Repeat the question. The PIO or person acting as PIO can ask the reporter to repeat or rephrase a question if it is unclear. This also buys the PIO time to phrase a response.
Avoid simple yes and no responses. When one answers a question with a simple yes or no response, the response is viewed as being abrupt or even curt. For example, a reporter asks, “I heard that Perky Alice was socializing with a male friend, which resulted in her being distracted when performing the rescue. Is this true?” The PIO's response is a simple no followed by a long pause. Murmurs ripple across the group of reporters. It is not what the PIO said, it is what the PIO did not say. Even though one can respond with a simple yes or no, a better response is no followed by the talking point that Perky Alice followed procedure and that she initiated the rescue in a timely manner.
Answer one question at a time. Reporters often ask multifaceted questions that comprise several subquestions. By asking a confusing question, the reporter loses control of the question and the PIO can respond in several ways. She can answer the last subquestion first, answer the most important question, reframe the question to suit her response, or answer the question that best relates to her talking points. After giving a response, the PIO can simply move on to the next question or can ask the reporter whether the question had another part. Regardless, the PIO should answer one question at a time to maintain focus and should be courteous and polite to the reporter.
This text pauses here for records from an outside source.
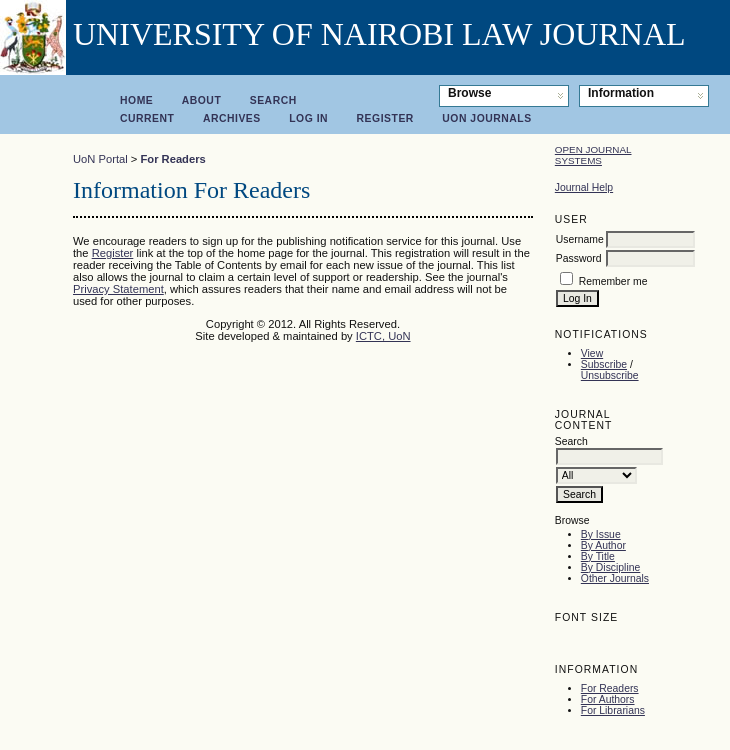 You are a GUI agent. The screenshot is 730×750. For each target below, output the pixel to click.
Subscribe (604, 364)
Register (385, 118)
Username (580, 239)
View (592, 353)
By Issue (601, 534)
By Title (598, 556)
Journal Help (584, 187)
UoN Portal (100, 159)
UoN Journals (486, 118)
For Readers (610, 688)
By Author (603, 545)
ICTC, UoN (383, 336)
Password (579, 258)
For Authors (608, 699)
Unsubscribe (610, 375)
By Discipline (610, 567)
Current (147, 118)
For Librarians (613, 710)
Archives (232, 118)
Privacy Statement (118, 289)
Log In (308, 118)
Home (136, 100)
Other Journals (615, 578)
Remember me (613, 281)
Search (273, 100)
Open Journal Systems (593, 155)
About (202, 100) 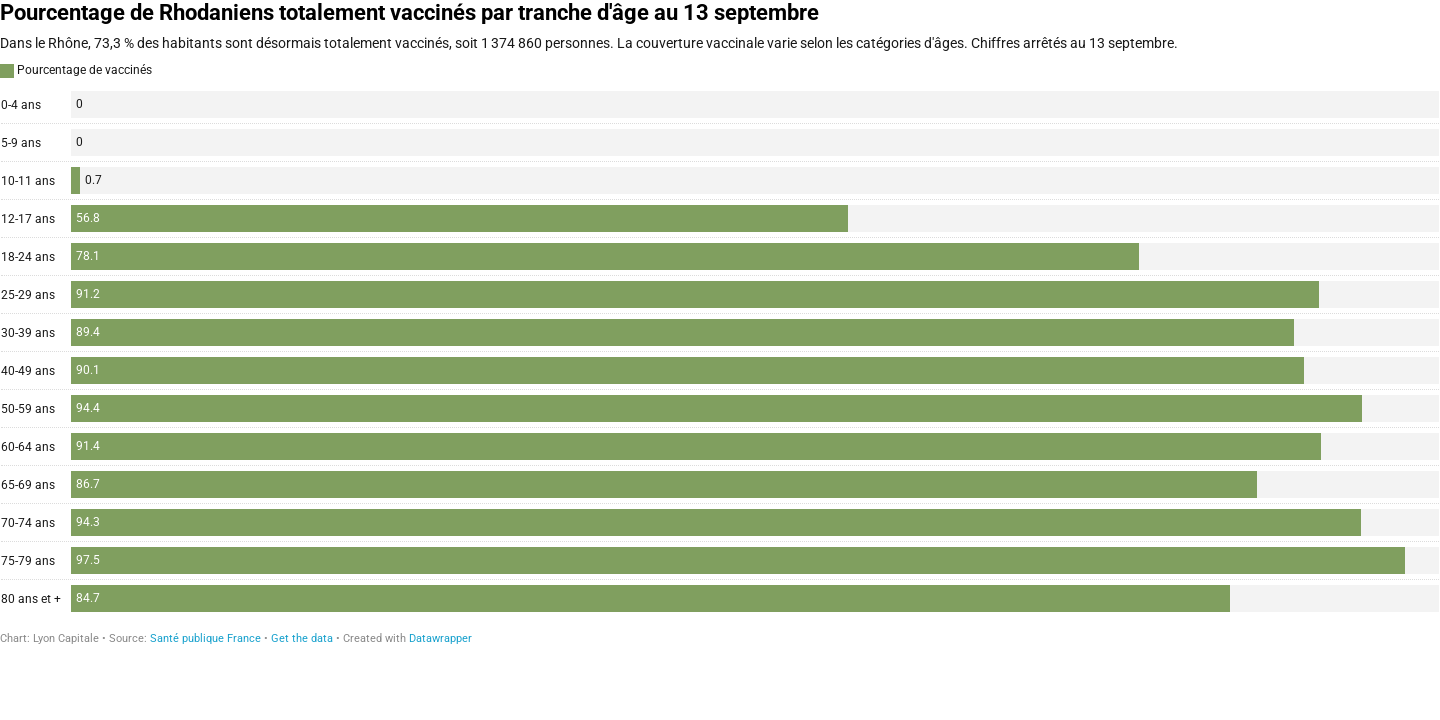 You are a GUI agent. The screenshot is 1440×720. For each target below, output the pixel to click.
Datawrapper (440, 638)
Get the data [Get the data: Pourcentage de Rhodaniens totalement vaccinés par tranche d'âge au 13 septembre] (302, 638)
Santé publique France (205, 638) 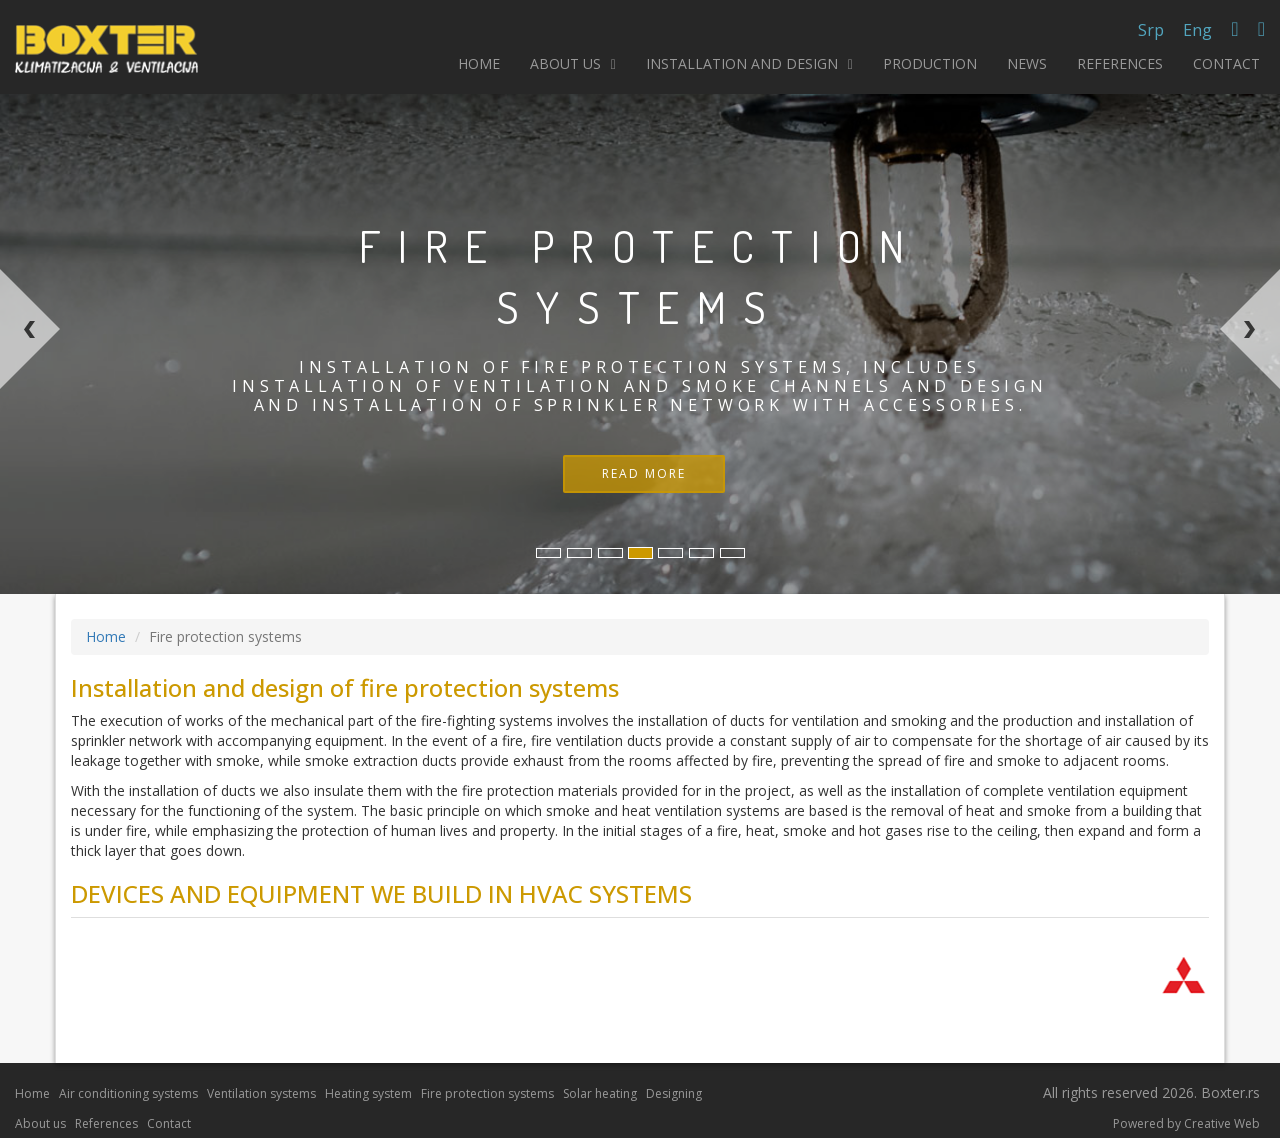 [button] (141, 431)
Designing (674, 1093)
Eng (1197, 30)
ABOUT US (573, 63)
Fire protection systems (487, 1093)
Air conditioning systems (128, 1093)
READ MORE (644, 473)
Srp (1151, 30)
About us (40, 1123)
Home (106, 636)
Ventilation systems (261, 1093)
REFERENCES (1120, 63)
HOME (479, 63)
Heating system (368, 1093)
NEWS (1027, 63)
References (106, 1123)
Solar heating (600, 1093)
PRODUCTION (930, 63)
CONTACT (1226, 63)
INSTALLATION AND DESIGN (749, 63)
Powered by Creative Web (1186, 1123)
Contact (169, 1123) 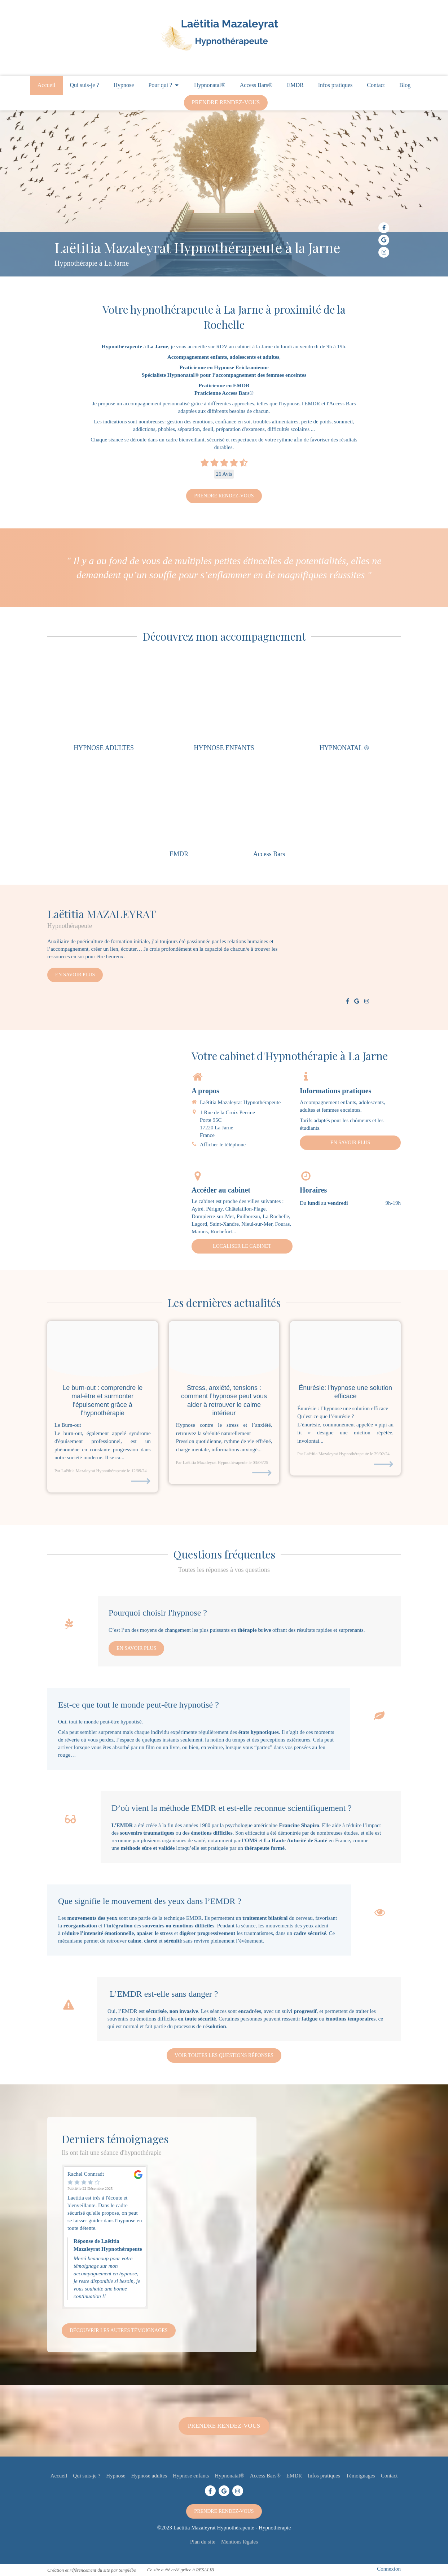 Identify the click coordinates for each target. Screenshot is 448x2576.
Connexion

Turn negatives into positives. When responding to questions, the PIO should take the high road rather than the low road and should think positively. Rather than providing a response such as “No, we would never do that,” which is reactive and defensive, the PIO can provide a response such as “We have initiated a new policy” or “Our current procedure is….” These responses may not be truly proactive, but they move the conversation in a positive direction.
Say what you mean. A PIO should be careful of leading questions (e.g., “Would you say…”). A person skilled in this questioning technique can often lead a PIO down a path where, in the end, the questioner has the PIO agreeing with something she does not really agree with. The PIO may agree with three fourths of the question, but the problem lies in the part that she does not agree with. A PIO in this situation should take control of the question and say what she means. Figure 11.7 illustrates the PIO taking control of the question and directing the response to one or more of the talking points.
Avoid hypothetical questions. A PIO faced with a hypothetical (i.e., “What if…”) question should stick to the facts. Explaining what will unfold in the future is not necessarily making a hypothesis; it is merely explaining what will happen. Although it is easier said than done, the PIO can simply respond that the question is hypothetical and that she cannot answer it. Or she can indicate that a policy or procedure in place should address the hypothetical question.
Correct inaccuracies. The PIO should correct inaccuracies when they become known. Inaccuracies normally occur because a news story is unfolding and new and more accurate information is discovered. Sometimes inaccuracies can arise because the media chooses to editorialize on the facts. At the beginning of a press conference, the PIO should state the pertinent facts and avoid any political editorializing.
Do not let your guard down. The PIO should never go off the record and should avoid hypothetical questions and speculation. The PIO must stick to the facts and objectives or talking points.
Do not linger. A crisis is an unfolding event, and information becomes available as the event unfolds. When meeting with the press, the PIO can announce the new information and indicate that the event is unfolding and that she will present more information as it becomes available. Normally, she will announce at the beginning of the press conference that she won't be taking questions. After presenting the new information, she can then leave. If appropriate, the PIO can take a question or two, but she should not linger—it will only invite more questions that she cannot answer. Usually taking one or two questions during an unfolding event suggests to anyone watching on TV that the PIO is being responsive to the media. Close inspection of the questions usually reveals that the question being asked has already been addressed or the question can't be addressed because the event is unfolding, the answer is not yet known, and it can't be answered because it would be speculative.